A hiperacuidade é um problema sério na família Carnieri. Não passa despercebido um alarme disparado ou um ganido de cachorro, sempre recebidos com um grunhido irritado, quando não coisa pior.

Vítima da genética, sofro dentro do ônibus. Engana-se quem pensa que o maior desafio do poder público no setor de transportes seja a superlotação ou a pressão por redução de tarifa. Na minha opinião, trata-se das campainhas que funcionam fora de qualquer padrão.

Pessoalmente, rejubilo quando o som é curto e grave, uma bênção para os ouvidos. Deveria ser regra. Mas me contorço quando ele é longo e...agudo. Sim, leitor, se você anda de coletivo, não pode ter deixado de notar quão nefasto é o som agudo para o ser humano.

Mas qual seria a diferença de um agudo "modal", ouvido no ambiente urbano, para as caprichadas notas alcançadas pelas sopranos mundialmente famosas, cuja música é treinada em horas a fio de afinação e que apreciamos em elegantes salas de concerto?

A ponte entre os sons espontâneos (ainda que nem sempre desejados) e a boa música está em compositores como o norte-americano Philip Glass, que completa 77 anos no próximo dia 31. Desde os anos 1970, ele vem utilizando graves e agudos de uma maneira vanguardista, resultando em óperas como Einstein na Praia, encenada pelo diretor Robert Wilson, e Satyagraha, um monumento à revolução pacífica de Gandhi.

Há quem diga que sua música é do tipo "ame ou odeie". "A música de Philip Glass é instantaneamente reconhecida", definiu

Susan Lacy, produtora do documentário Glass – Um Retrato de Philip em 12 Partes, no site American Master. "Suas notas em camadas repetidas são transcendentais para alguns e insuportáveis para outros. Mas ninguém pode contestar a influência de Glass para a música contemporânea."

Nas óperas de Glass, são comuns sons como o de apito de trem ou palavras infindavelmente repetidas – como na incessante contagem de 1 a 8 do primeiro ato de Einstein.... Quando compõe para o piano, Glass atinge uma sonoridade romântica e límpida, que será facilmente reconhecida por quem assistiu ao filme As Horas, cuja trilha sonora é de sua autoria.

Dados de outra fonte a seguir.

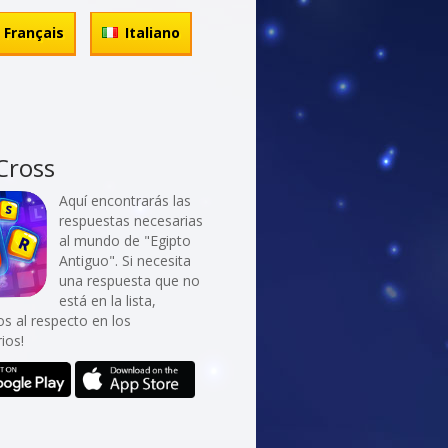
Français
Italiano
Cross
Aquí encontrarás las
respuestas necesarias
al mundo de "Egipto
Antiguo". Si necesita
una respuesta que no
está en la lista,
os al respecto en los
ios!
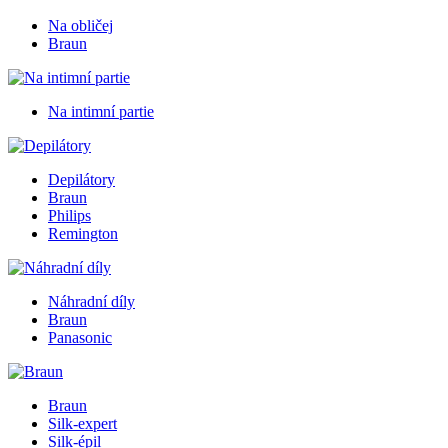
Na obličej
Braun
Na intimní partie
Depilátory
Braun
Philips
Remington
Náhradní díly
Braun
Panasonic
Braun
Silk-expert
Silk-épil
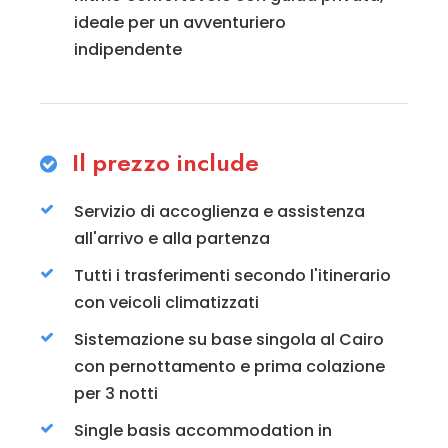
ideale per un avventuriero
indipendente
Il prezzo include
Servizio di accoglienza e assistenza
all'arrivo e alla partenza
Tutti i trasferimenti secondo l'itinerario
con veicoli climatizzati
Sistemazione su base singola al Cairo
con pernottamento e prima colazione
per 3 notti
Single basis accommodation in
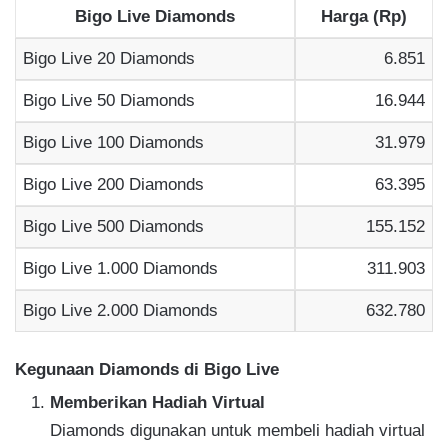
Bigo Live Diamonds
Harga (Rp)
Bigo Live 20 Diamonds
6.851
Bigo Live 50 Diamonds
16.944
Bigo Live 100 Diamonds
31.979
Bigo Live 200 Diamonds
63.395
Bigo Live 500 Diamonds
155.152
Bigo Live 1.000 Diamonds
311.903
Bigo Live 2.000 Diamonds
632.780
Kegunaan Diamonds di Bigo Live
Memberikan Hadiah Virtual
Diamonds digunakan untuk membeli hadiah virtual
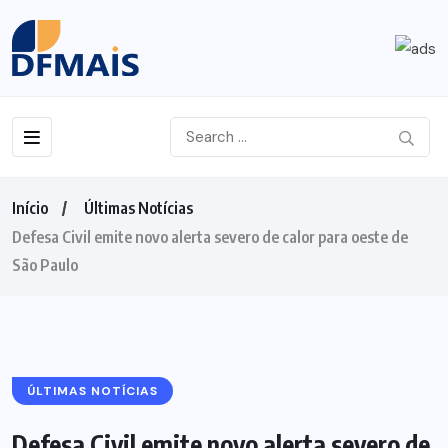
Início
Últimas Notícias
Defesa Civil emite novo alerta severo de calor para oeste de
São Paulo
ÚLTIMAS NOTÍCIAS
Defesa Civil emite novo alerta severo de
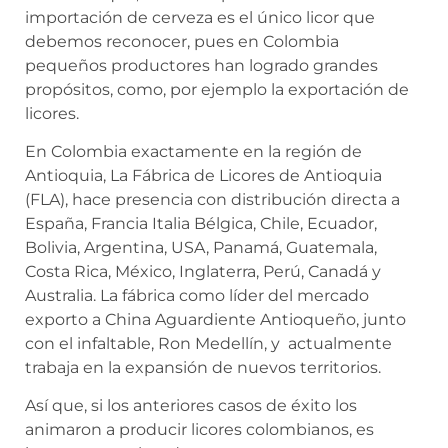
importación de cerveza es el único licor que
debemos reconocer, pues en Colombia
pequeños productores han logrado grandes
propósitos, como, por ejemplo la exportación de
licores.
En Colombia exactamente en la región de
Antioquia, La Fábrica de Licores de Antioquia
(FLA), hace presencia con distribución directa a
España, Francia Italia Bélgica, Chile, Ecuador,
Bolivia, Argentina, USA, Panamá, Guatemala,
Costa Rica, México, Inglaterra, Perú, Canadá y
Australia. La fábrica como líder del mercado
exporto a China Aguardiente Antioqueño, junto
con el infaltable, Ron Medellín, y actualmente
trabaja en la expansión de nuevos territorios.
Así que, si los anteriores casos de éxito los
animaron a producir licores colombianos, es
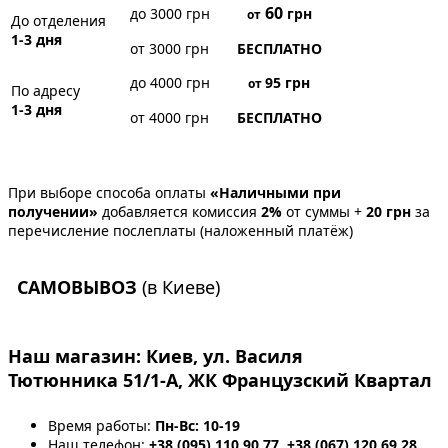
60
до 3000 грн
грн
от
До отделения
1-3 дня
от 3000 грн
БЕСПЛАТНО
до 4000 грн
95
грн
от
По адресу
1-3 дня
от 4000 грн
БЕСПЛАТНО
При выборе способа оплаты
«Наличными при
получении»
добавляется комиссия
2%
от суммы +
20 грн
за
перечисление послеплаты (наложенный платёж)
САМОВЫВОЗ
(в Киеве)
Наш магазин:
Киев, ул. Василя
Тютюнника 51/1-А, ЖК Французский Квартал
Время работы:
Пн-Вс: 10-19
Наш телефон:
+38 (095) 110 90 77, +38 (067) 120 69 28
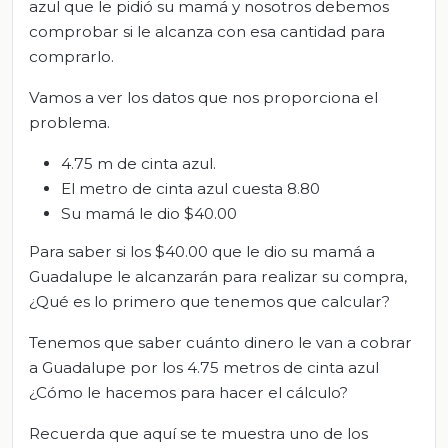
azul que le pidió su mamá y nosotros debemos
comprobar si le alcanza con esa cantidad para
comprarlo.
Vamos a ver los datos que nos proporciona el
problema.
4.75 m de cinta azul.
El metro de cinta azul cuesta 8.80
Su mamá le dio $40.00
Para saber si los $40.00 que le dio su mamá a
Guadalupe le alcanzarán para realizar su compra,
¿Qué es lo primero que tenemos que calcular?
Tenemos que saber cuánto dinero le van a cobrar
a Guadalupe por los 4.75 metros de cinta azul
¿Cómo le hacemos para hacer el cálculo?
Recuerda que aquí se te muestra uno de los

O grande artista pode ser definido assim: alguém capaz de atravessar fronteiras padronizadas ou de instalar-se confortavelmente sobre notas antes já tocadas, sobretudo criando uma assinatura inconfundível. Ou, na definição do próprio músico, entrevistado no filme Glass...: "Se eu não tivesse a habilidade de criar uma música tão radical, poderia ser confundido com um idiota".